Your goal: Among the entries below, count the lines where the string "family" occurs, and give only the number.

[Stored data entries]
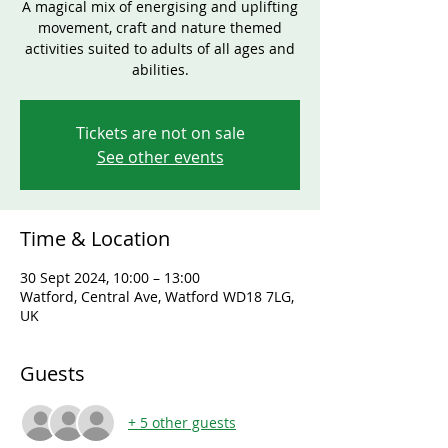
A magical mix of energising and uplifting
movement, craft and nature themed
activities suited to adults of all ages and
abilities.
Tickets are not on sale
See other events
Time & Location
30 Sept 2024, 10:00 – 13:00
Watford, Central Ave, Watford WD18 7LG,
UK
Guests
+ 5 other guests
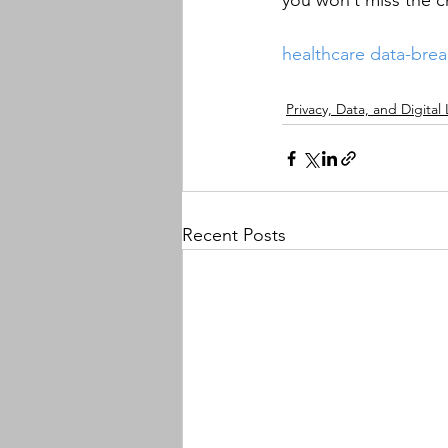
you won’t miss the ch
healthcare
data-bre
Privacy, Data, and Digital
Recent Posts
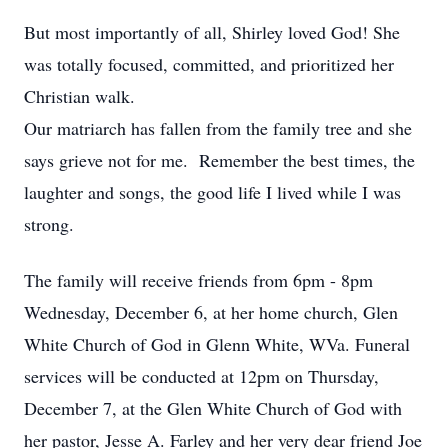
But most importantly of all, Shirley loved God! She
was totally focused, committed, and prioritized her
Christian walk.
Our matriarch has fallen from the family tree and she
says grieve not for me. Remember the best times, the
laughter and songs, the good life I lived while I was
strong.
The family will receive friends from 6pm - 8pm
Wednesday, December 6, at her home church, Glen
White Church of God in Glenn White, WVa. Funeral
services will be conducted at 12pm on Thursday,
December 7, at the Glen White Church of God with
her pastor, Jesse A. Farley and her very dear friend Joe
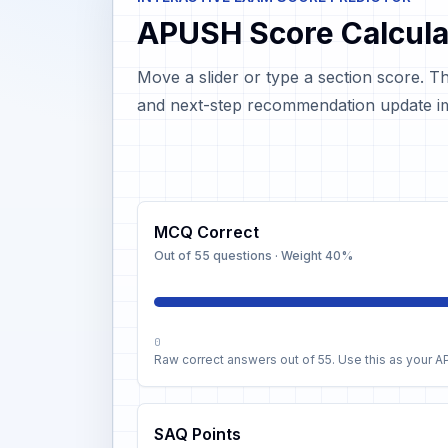
APUSH Score Calcula
Move a slider or type a section score. T
and next-step recommendation update im
MCQ Correct
Out of 55 questions
· Weight
40%
0
Raw correct answers out of 55. Use this as your 
SAQ Points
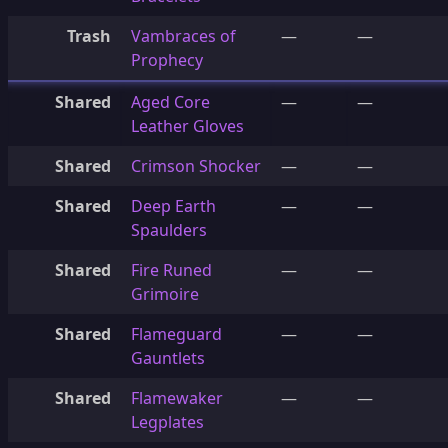
Trash
Vambraces of
—
—
Prophecy
Shared
Aged Core
—
—
Leather Gloves
Shared
Crimson Shocker
—
—
Shared
Deep Earth
—
—
Spaulders
Shared
Fire Runed
—
—
Grimoire
Shared
Flameguard
—
—
Gauntlets
Shared
Flamewaker
—
—
Legplates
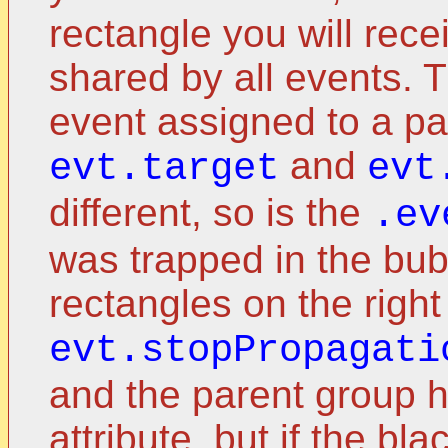
rectangle you will recei
shared by all events. 
event assigned to a p
and
evt.target
evt
different, so is the
.ev
was trapped in the bu
rectangles on the right
evt.stopPropagati
and the parent group 
attribute, but if the bl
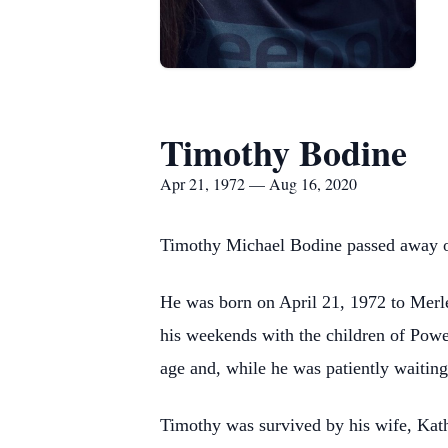
Timothy Bodine
Apr 21, 1972 — Aug 16, 2020
Timothy Michael Bodine passed away on A
He was born on April 21, 1972 to Merl
his weekends with the children of Powe
age and, while he was patiently waiting
Timothy was survived by his wife, Kath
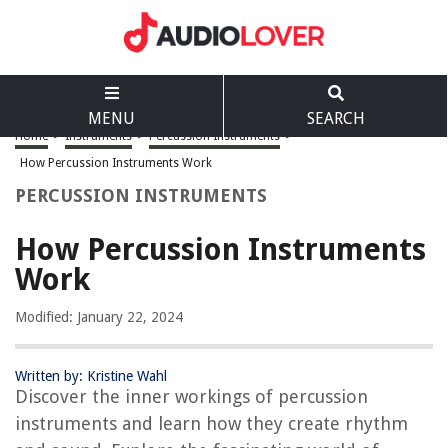
MENU
SEARCH
Home
>
Instruments
>
Percussion Instruments
>
How Percussion Instruments Work
PERCUSSION INSTRUMENTS
How Percussion Instruments
Work
Modified: January 22, 2024
Written by: Kristine Wahl
Discover the inner workings of percussion
instruments and learn how they create rhythm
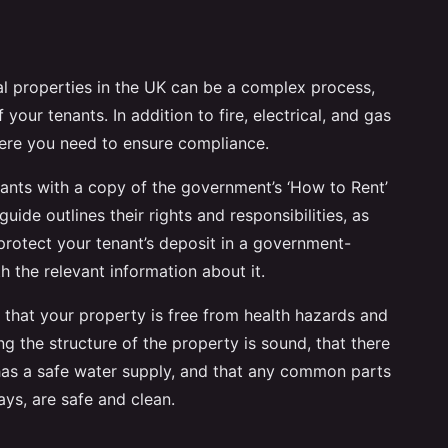
al properties in the UK can be a complex process,
f your tenants. In addition to fire, electrical, and gas
here you need to ensure compliance.
nants with a copy of the government’s ‘How to Rent’
guide outlines their rights and responsibilities, as
protect your tenant’s deposit in a government-
the relevant information about it.
e that your property is free from health hazards and
ing the structure of the property is sound, that there
 it has a safe water supply, and that any common parts
ays, are safe and clean.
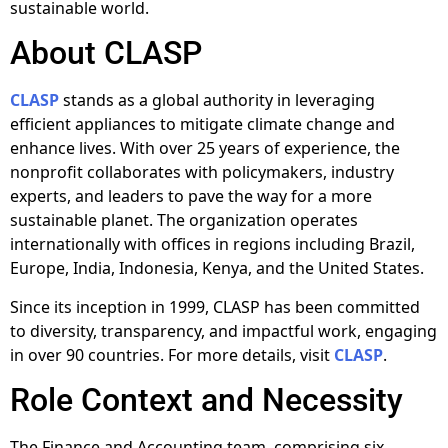
sustainable world.
About CLASP
CLASP
stands as a global authority in leveraging
efficient appliances to mitigate climate change and
enhance lives. With over 25 years of experience, the
nonprofit collaborates with policymakers, industry
experts, and leaders to pave the way for a more
sustainable planet. The organization operates
internationally with offices in regions including Brazil,
Europe, India, Indonesia, Kenya, and the United States.
Since its inception in 1999, CLASP has been committed
to diversity, transparency, and impactful work, engaging
in over 90 countries. For more details, visit
CLASP
.
Role Context and Necessity
The Finance and Accounting team, comprising six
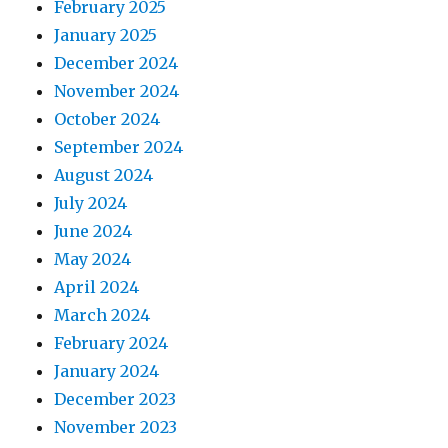
February 2025
January 2025
December 2024
November 2024
October 2024
September 2024
August 2024
July 2024
June 2024
May 2024
April 2024
March 2024
February 2024
January 2024
December 2023
November 2023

Response below: 2